As Hasenet says in his / her answer, the biggest challenge you will face understanding general relativity (hereafter "GR") is the mathematics of differential geometry. I am not a Real Relativity-ist, but I do have a pretty good grip on the geometry side of things, so I’ll have a try to see whether I can help you along the lines of what I did for my daughter and friends at school.

You also might enjoy the very last chapter of the second volume of the Feynman Lectures on Physics. The chapter is called simply "Curved Space" and I would highly recommend you should read this.

For an intuitive understanding of GR you keep two things in mind:

  1. John Wheeler's immortal summary: ""Mass tells space-time how to curve, and space-time tells mass how to move."
  2. An accelerometer - as an instrument in a thought experiment – more on that soon – and, if you end up studying GR, I would go so far as to say teach yourself in some detail how real accelerometers work, especially the mass on spring ones and keep this working in mind as you’re doing the problems.
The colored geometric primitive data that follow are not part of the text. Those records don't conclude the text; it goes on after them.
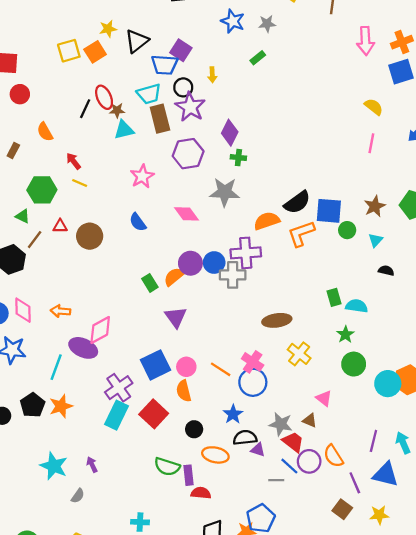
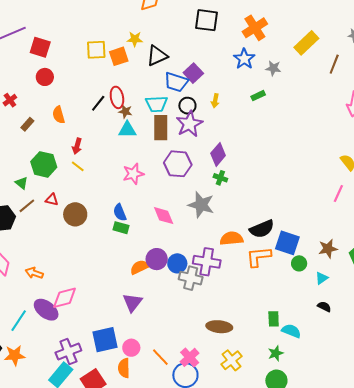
red arrow: (73, 161) -> (77, 146), turned -140
green rectangle: (150, 283) -> (121, 228), moved, turned -56

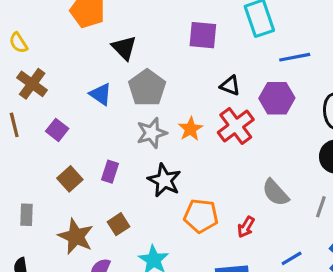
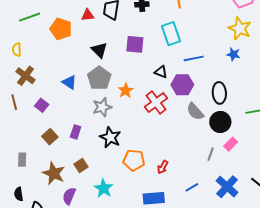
yellow semicircle: (18, 43) -> (17, 50), turned 32
black triangle: (124, 48) -> (99, 50), moved
black triangle: (230, 86) -> (161, 72), moved
orange star: (190, 129) -> (126, 91), moved
gray semicircle: (275, 193) -> (195, 112), moved

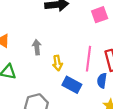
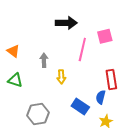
pink line: (89, 59) -> (82, 50), moved
blue rectangle: (72, 85) -> (80, 106), moved

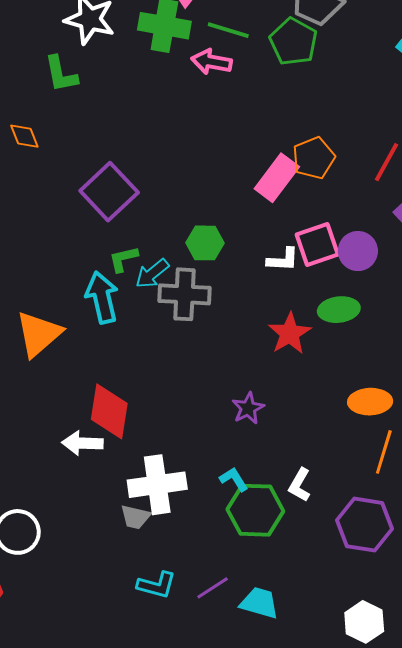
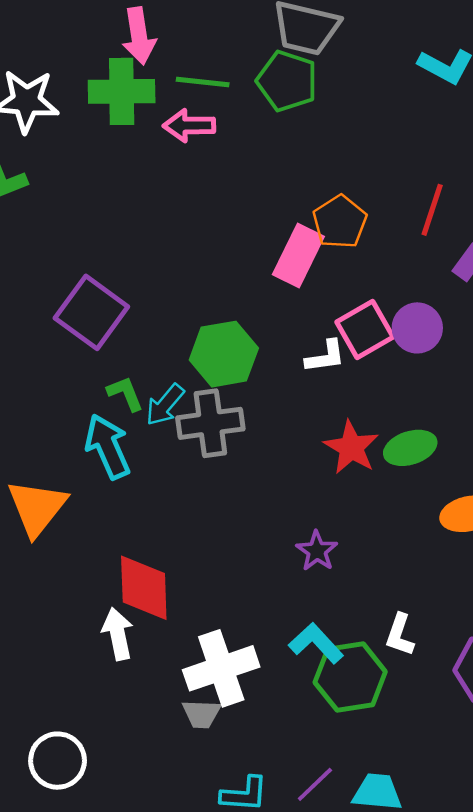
green hexagon: (205, 243) -> (224, 354), size x1.4
green L-shape: (123, 259) -> (125, 394), turned 92
green ellipse: (339, 310) -> (410, 448), moved
white arrow: (82, 443) -> (118, 634), turned 87
cyan L-shape: (234, 479) -> (316, 643), size x1.4

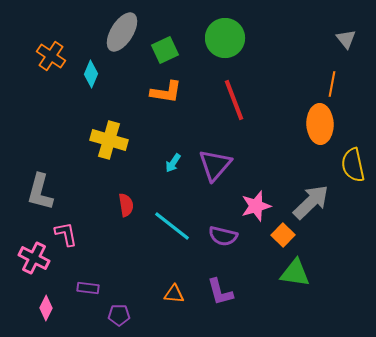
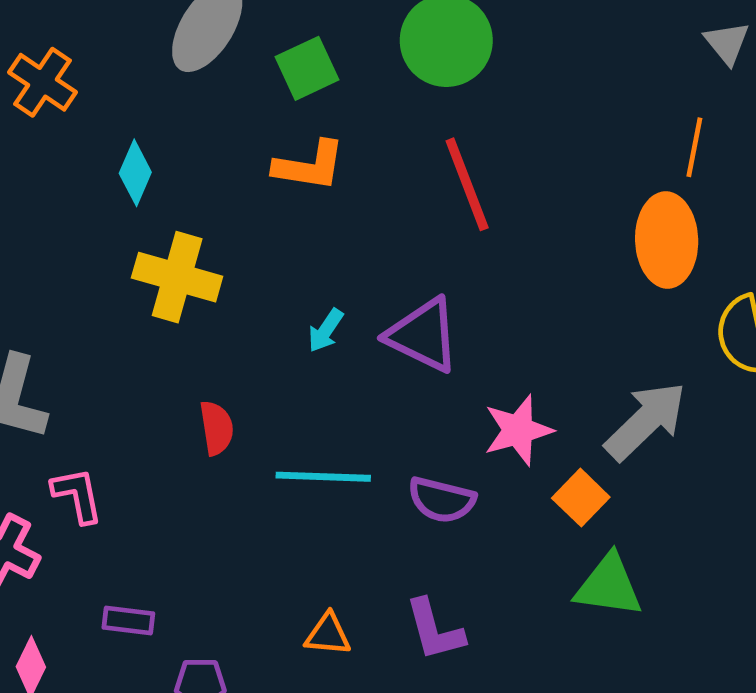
cyan diamond: (91, 74) -> (135, 173), moved
purple triangle: (215, 165) -> (423, 335), turned -45
cyan line: (172, 226) -> (323, 477), turned -36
Mass Tells Spacetime how to Bend – The Left Hand (Geometry Side) Side of the Einstein Field Equations

The essential form of the Einstein field equations (hereafter “EFE”) (the ones given by Hasenet without the cosmological constant which is the subject of much of cosmology at the moment) for your purposes in SI units is:

$\mathbf{G} = \frac{8\,\pi\,G}{c^4} \mathbf{T}$

(the scalar $G$ on the right being Newton's universal gravitational constant, $c$ the freespace lightspeed) and we could, if we liked, redefine our units so that they would read

$\mathbf{G} = \mathbf{T}$

Note that such a unit definition is not quite the one wontedly used by Real Relativity-ists.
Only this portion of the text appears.